RECORDS PROVIDED section start

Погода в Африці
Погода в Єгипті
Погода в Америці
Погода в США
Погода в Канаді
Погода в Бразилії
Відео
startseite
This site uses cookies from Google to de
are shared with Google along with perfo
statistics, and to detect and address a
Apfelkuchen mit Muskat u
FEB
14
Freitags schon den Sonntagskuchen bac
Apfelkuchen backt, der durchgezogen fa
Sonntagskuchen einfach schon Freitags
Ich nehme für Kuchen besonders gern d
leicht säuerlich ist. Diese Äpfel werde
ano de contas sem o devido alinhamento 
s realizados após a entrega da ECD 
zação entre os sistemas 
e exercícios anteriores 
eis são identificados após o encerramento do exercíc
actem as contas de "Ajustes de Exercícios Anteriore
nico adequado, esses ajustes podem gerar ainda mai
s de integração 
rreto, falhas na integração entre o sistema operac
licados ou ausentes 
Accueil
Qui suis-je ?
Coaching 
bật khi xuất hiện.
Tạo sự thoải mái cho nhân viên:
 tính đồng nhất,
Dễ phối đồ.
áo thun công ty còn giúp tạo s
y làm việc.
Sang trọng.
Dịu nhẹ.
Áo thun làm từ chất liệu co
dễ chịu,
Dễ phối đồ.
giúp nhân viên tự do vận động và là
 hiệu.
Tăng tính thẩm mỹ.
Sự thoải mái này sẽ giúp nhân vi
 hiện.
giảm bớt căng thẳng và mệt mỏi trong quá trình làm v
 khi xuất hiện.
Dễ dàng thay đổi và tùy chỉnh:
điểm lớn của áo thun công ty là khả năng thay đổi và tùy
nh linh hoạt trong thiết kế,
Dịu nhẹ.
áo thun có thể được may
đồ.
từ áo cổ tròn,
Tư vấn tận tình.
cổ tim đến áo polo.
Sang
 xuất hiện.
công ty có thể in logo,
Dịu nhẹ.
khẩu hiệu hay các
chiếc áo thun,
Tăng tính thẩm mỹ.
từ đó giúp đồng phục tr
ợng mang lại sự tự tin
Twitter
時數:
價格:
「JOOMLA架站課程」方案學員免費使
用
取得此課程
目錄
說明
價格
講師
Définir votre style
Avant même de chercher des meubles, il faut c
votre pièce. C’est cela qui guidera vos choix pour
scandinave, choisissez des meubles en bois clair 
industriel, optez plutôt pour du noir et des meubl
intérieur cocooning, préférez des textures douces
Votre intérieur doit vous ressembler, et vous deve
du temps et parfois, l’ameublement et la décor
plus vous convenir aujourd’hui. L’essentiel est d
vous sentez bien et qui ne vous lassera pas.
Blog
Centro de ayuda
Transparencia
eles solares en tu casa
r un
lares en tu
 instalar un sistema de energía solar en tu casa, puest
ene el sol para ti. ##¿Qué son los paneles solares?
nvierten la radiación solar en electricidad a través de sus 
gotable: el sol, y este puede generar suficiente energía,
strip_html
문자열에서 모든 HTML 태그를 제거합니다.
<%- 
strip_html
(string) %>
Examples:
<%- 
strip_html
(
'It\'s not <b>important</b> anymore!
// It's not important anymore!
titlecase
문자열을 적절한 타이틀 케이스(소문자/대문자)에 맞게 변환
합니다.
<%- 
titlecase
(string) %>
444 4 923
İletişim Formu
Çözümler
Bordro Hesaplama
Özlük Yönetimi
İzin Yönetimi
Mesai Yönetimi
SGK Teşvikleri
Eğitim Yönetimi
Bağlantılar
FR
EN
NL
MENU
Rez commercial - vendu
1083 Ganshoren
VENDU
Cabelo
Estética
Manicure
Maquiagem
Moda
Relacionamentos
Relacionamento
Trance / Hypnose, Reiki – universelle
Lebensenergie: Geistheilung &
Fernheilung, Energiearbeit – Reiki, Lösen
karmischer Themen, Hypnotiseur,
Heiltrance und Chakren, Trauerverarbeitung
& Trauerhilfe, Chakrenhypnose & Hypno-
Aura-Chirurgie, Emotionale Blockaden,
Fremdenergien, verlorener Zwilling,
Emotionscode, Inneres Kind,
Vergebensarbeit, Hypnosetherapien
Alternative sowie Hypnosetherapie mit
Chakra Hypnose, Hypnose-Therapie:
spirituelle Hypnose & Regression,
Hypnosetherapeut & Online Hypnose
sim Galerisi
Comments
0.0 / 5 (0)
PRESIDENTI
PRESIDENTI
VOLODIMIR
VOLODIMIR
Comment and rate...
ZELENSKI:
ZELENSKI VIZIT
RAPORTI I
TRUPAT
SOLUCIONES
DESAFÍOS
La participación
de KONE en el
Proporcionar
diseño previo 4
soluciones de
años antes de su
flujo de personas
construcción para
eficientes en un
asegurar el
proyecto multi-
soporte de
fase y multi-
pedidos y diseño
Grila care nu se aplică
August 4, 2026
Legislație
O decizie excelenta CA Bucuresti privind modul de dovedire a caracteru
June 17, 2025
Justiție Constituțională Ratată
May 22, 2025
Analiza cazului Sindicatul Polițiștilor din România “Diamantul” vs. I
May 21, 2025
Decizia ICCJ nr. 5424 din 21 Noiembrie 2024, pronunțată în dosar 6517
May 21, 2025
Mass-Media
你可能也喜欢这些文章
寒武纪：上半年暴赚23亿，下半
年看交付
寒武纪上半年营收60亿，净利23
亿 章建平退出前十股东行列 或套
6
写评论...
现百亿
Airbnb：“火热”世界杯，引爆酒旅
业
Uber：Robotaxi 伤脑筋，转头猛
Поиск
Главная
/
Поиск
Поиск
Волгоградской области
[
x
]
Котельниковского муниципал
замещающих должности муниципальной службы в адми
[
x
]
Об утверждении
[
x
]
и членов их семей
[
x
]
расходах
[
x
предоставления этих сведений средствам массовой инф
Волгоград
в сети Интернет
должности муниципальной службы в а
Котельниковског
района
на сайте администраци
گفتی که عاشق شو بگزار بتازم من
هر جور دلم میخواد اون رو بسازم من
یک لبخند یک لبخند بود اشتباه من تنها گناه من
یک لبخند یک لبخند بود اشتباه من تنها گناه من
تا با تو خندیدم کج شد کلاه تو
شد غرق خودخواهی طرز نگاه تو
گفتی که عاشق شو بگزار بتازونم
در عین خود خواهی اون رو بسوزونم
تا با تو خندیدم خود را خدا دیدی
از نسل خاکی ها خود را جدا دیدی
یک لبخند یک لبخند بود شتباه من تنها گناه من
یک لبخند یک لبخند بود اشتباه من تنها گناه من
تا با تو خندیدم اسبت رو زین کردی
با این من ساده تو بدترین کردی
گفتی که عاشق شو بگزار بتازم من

RECORDS PROVIDED section end

- **PROBLEM**
Repeat the data word for word, starting at its first line and stopping after the line that contains "licados ou ausentes".

- **SOLUTION TO THE PROBLEM**
Погода в Африці
Погода в Єгипті
Погода в Америці
Погода в США
Погода в Канаді
Погода в Бразилії
Відео
startseite
This site uses cookies from Google to de
are shared with Google along with perfo
statistics, and to detect and address a
Apfelkuchen mit Muskat u
FEB
14
Freitags schon den Sonntagskuchen bac
Apfelkuchen backt, der durchgezogen fa
Sonntagskuchen einfach schon Freitags
Ich nehme für Kuchen besonders gern d
leicht säuerlich ist. Diese Äpfel werde
ano de contas sem o devido alinhamento 
s realizados após a entrega da ECD 
zação entre os sistemas 
e exercícios anteriores 
eis são identificados após o encerramento do exercíc
actem as contas de "Ajustes de Exercícios Anteriore
nico adequado, esses ajustes podem gerar ainda mai
s de integração 
rreto, falhas na integração entre o sistema operac
licados ou ausentes 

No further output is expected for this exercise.